Redondi suppone che il processo si
basi su un lettera anonima, incompleta, senza destinatario e senza data, per
alcuni indizi riconducibile al gesuita
Orazio Grassi, che accusa Galileo di atomismo. Cioè di professare il materialismo.
Ma alla fine, dice, tutti si misero d’accordo per camuffare il peccato vero. Simulano
tutti, da Galileo al papa, passando per i gesuiti e altri accusatori. In
armonia coi tempi, si potrebbe dire. Redondi non lo dice ma fa come se.

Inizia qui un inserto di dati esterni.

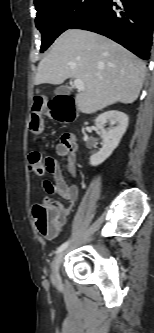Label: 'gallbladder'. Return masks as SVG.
I'll list each match as a JSON object with an SVG mask.
<instances>
[{"label":"gallbladder","instance_id":"bac80fb5","mask_svg":"<svg viewBox=\"0 0 154 333\" xmlns=\"http://www.w3.org/2000/svg\"><path fill=\"white\" fill-rule=\"evenodd\" d=\"M55 94H57V95L69 94V89L67 86H59L55 89Z\"/></svg>","mask_w":154,"mask_h":333}]
</instances>
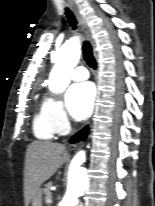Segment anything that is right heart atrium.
Instances as JSON below:
<instances>
[{"mask_svg":"<svg viewBox=\"0 0 155 206\" xmlns=\"http://www.w3.org/2000/svg\"><path fill=\"white\" fill-rule=\"evenodd\" d=\"M42 110L55 133L64 134L70 129V120L60 99L47 97Z\"/></svg>","mask_w":155,"mask_h":206,"instance_id":"d8ad5b80","label":"right heart atrium"}]
</instances>
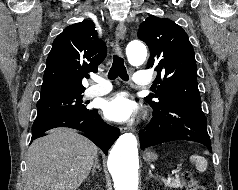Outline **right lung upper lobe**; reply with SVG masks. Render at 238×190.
Returning a JSON list of instances; mask_svg holds the SVG:
<instances>
[{
    "instance_id": "right-lung-upper-lobe-1",
    "label": "right lung upper lobe",
    "mask_w": 238,
    "mask_h": 190,
    "mask_svg": "<svg viewBox=\"0 0 238 190\" xmlns=\"http://www.w3.org/2000/svg\"><path fill=\"white\" fill-rule=\"evenodd\" d=\"M95 24L82 21L66 27L52 44L46 61L40 99L82 93V78L96 72L107 53Z\"/></svg>"
}]
</instances>
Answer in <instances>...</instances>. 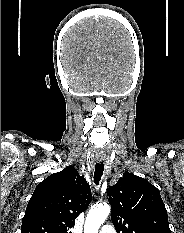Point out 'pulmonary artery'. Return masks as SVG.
I'll list each match as a JSON object with an SVG mask.
<instances>
[{
    "mask_svg": "<svg viewBox=\"0 0 184 233\" xmlns=\"http://www.w3.org/2000/svg\"><path fill=\"white\" fill-rule=\"evenodd\" d=\"M99 233H116V231L113 226L107 224L100 228Z\"/></svg>",
    "mask_w": 184,
    "mask_h": 233,
    "instance_id": "e3ab8cb5",
    "label": "pulmonary artery"
}]
</instances>
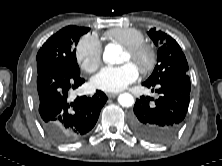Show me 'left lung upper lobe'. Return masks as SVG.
<instances>
[{
  "mask_svg": "<svg viewBox=\"0 0 222 166\" xmlns=\"http://www.w3.org/2000/svg\"><path fill=\"white\" fill-rule=\"evenodd\" d=\"M150 38L158 46L157 65L146 80L147 83H157L170 76L188 75V63L178 43L169 35L156 31L148 32Z\"/></svg>",
  "mask_w": 222,
  "mask_h": 166,
  "instance_id": "left-lung-upper-lobe-1",
  "label": "left lung upper lobe"
}]
</instances>
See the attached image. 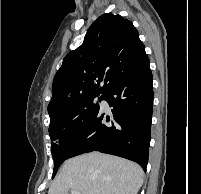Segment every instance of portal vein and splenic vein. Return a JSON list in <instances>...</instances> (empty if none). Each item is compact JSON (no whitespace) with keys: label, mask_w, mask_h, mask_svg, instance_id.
<instances>
[{"label":"portal vein and splenic vein","mask_w":201,"mask_h":194,"mask_svg":"<svg viewBox=\"0 0 201 194\" xmlns=\"http://www.w3.org/2000/svg\"><path fill=\"white\" fill-rule=\"evenodd\" d=\"M71 194H81V193L75 190H71Z\"/></svg>","instance_id":"obj_1"}]
</instances>
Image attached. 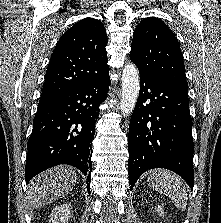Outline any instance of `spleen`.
I'll return each mask as SVG.
<instances>
[{
	"label": "spleen",
	"mask_w": 221,
	"mask_h": 223,
	"mask_svg": "<svg viewBox=\"0 0 221 223\" xmlns=\"http://www.w3.org/2000/svg\"><path fill=\"white\" fill-rule=\"evenodd\" d=\"M148 184L157 192L168 196L177 208L184 211L187 207V193L183 181L166 170H156L148 177Z\"/></svg>",
	"instance_id": "3e777b00"
}]
</instances>
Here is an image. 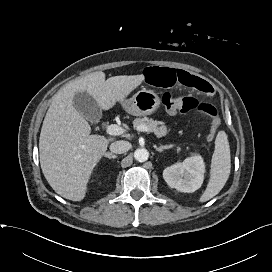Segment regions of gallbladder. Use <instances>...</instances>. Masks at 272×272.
I'll return each mask as SVG.
<instances>
[{"instance_id": "1", "label": "gallbladder", "mask_w": 272, "mask_h": 272, "mask_svg": "<svg viewBox=\"0 0 272 272\" xmlns=\"http://www.w3.org/2000/svg\"><path fill=\"white\" fill-rule=\"evenodd\" d=\"M74 107L87 120L97 123L101 118V109L95 99L87 92H78L74 96Z\"/></svg>"}]
</instances>
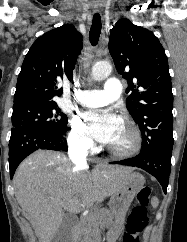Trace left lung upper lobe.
I'll use <instances>...</instances> for the list:
<instances>
[{
    "label": "left lung upper lobe",
    "mask_w": 187,
    "mask_h": 242,
    "mask_svg": "<svg viewBox=\"0 0 187 242\" xmlns=\"http://www.w3.org/2000/svg\"><path fill=\"white\" fill-rule=\"evenodd\" d=\"M109 51L118 73L128 82L126 106L141 129L140 152L172 147V83L158 38L124 18L111 30Z\"/></svg>",
    "instance_id": "5c2ea615"
}]
</instances>
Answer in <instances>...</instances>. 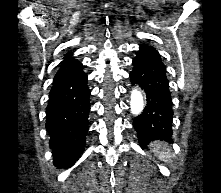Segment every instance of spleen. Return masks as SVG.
I'll use <instances>...</instances> for the list:
<instances>
[{
  "label": "spleen",
  "mask_w": 221,
  "mask_h": 193,
  "mask_svg": "<svg viewBox=\"0 0 221 193\" xmlns=\"http://www.w3.org/2000/svg\"><path fill=\"white\" fill-rule=\"evenodd\" d=\"M153 152L158 156V158L163 162L171 161V155L166 148V145L162 142H156L152 144Z\"/></svg>",
  "instance_id": "3e777b00"
}]
</instances>
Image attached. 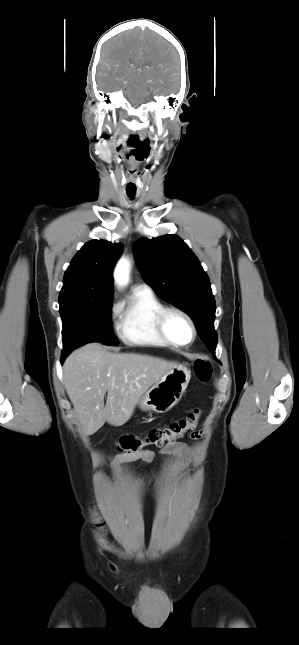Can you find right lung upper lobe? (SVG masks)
Returning a JSON list of instances; mask_svg holds the SVG:
<instances>
[{
    "label": "right lung upper lobe",
    "mask_w": 299,
    "mask_h": 645,
    "mask_svg": "<svg viewBox=\"0 0 299 645\" xmlns=\"http://www.w3.org/2000/svg\"><path fill=\"white\" fill-rule=\"evenodd\" d=\"M122 251V243L113 244L104 240L86 243L65 272L59 304L72 299L112 296V272Z\"/></svg>",
    "instance_id": "obj_1"
}]
</instances>
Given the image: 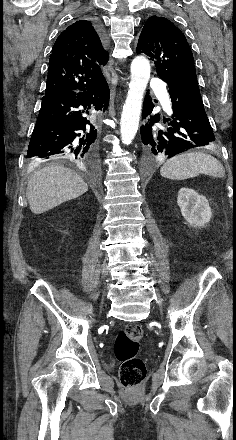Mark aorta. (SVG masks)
I'll return each mask as SVG.
<instances>
[{
  "label": "aorta",
  "mask_w": 236,
  "mask_h": 440,
  "mask_svg": "<svg viewBox=\"0 0 236 440\" xmlns=\"http://www.w3.org/2000/svg\"><path fill=\"white\" fill-rule=\"evenodd\" d=\"M150 71V63L144 56H137L133 59L131 63V81L120 121L123 144L129 145L137 133L143 95L150 78Z\"/></svg>",
  "instance_id": "obj_1"
}]
</instances>
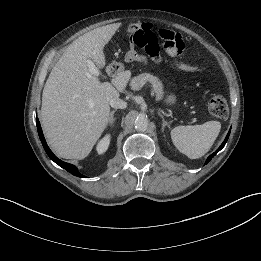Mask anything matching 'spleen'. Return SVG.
Instances as JSON below:
<instances>
[{"label":"spleen","mask_w":261,"mask_h":261,"mask_svg":"<svg viewBox=\"0 0 261 261\" xmlns=\"http://www.w3.org/2000/svg\"><path fill=\"white\" fill-rule=\"evenodd\" d=\"M221 129L218 121L201 125L177 126L171 131L175 147L190 159L204 156L214 144Z\"/></svg>","instance_id":"obj_1"}]
</instances>
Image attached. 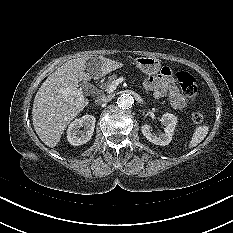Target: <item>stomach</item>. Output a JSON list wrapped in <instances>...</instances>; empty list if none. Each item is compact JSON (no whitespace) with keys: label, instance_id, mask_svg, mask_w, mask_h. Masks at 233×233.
<instances>
[{"label":"stomach","instance_id":"obj_1","mask_svg":"<svg viewBox=\"0 0 233 233\" xmlns=\"http://www.w3.org/2000/svg\"><path fill=\"white\" fill-rule=\"evenodd\" d=\"M137 67L145 74H156L160 70V61L156 57H139L136 59Z\"/></svg>","mask_w":233,"mask_h":233}]
</instances>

Non manca nulla del complotto in
Redondi, nemmeno le carte contraffatte. Con un papa, Urbano VIII Barberini,
giovane, movimentista. Una copia del papa regnante quando il libro è uscito,
Govanni Paolo II, che chiese perdono per l’abiura imposta e volle Galileo quasi
santificato. Anche Urbano VIII preferiva Galileo – “lo scienziato del papa”, lo
chiama Redondi – ai gesuiti. Che tuttavia anche allora non erano cattivi.
Redondi fa appello a quegli indizi,
o interstizi, della ragione e della memoria che Carlo Ginzburg ha offerto come
leva di Archimede allo storico nel saggio “Spie” – incluso da Gargani nel volume
“Crisi della ragione”, 1980. Il “rigore elastico del paradigma indiziario” è definito
“ineliminabile”, dopo la constatazione che da Galileo in poi l’indirizzo
antropocentrico delle scienze si è segnalato o per poco rigore e molto
sviluppo, o per molto rigore e poco sviluppo.
Fin dalla prima pagina Redondi fa
balenare “giochi di riflessi… fonti discrete… specchi invisibili, il cui scopo
è di far apparire reali delle apparenze fittizie, rigorosa e irreprensibile l’opera
dell’astuzia e del compromesso”. Come metodo, seppure a specchio, è quello dell’Inquisizione.
I memorialisti delle lettere anonime, De Amicis, Sciascia, magari si divertiranno.
Qualche Procuratoei della Repubblica anche. Ma Galileo?
Ne resta poco. Anche se Rabelais non
avrebbe immaginato tanto per quasi 500 pagine. L’atomismo di Galileo l’anonimo
fa girare attorno all’“esempio del solletico, o della Titillatione”.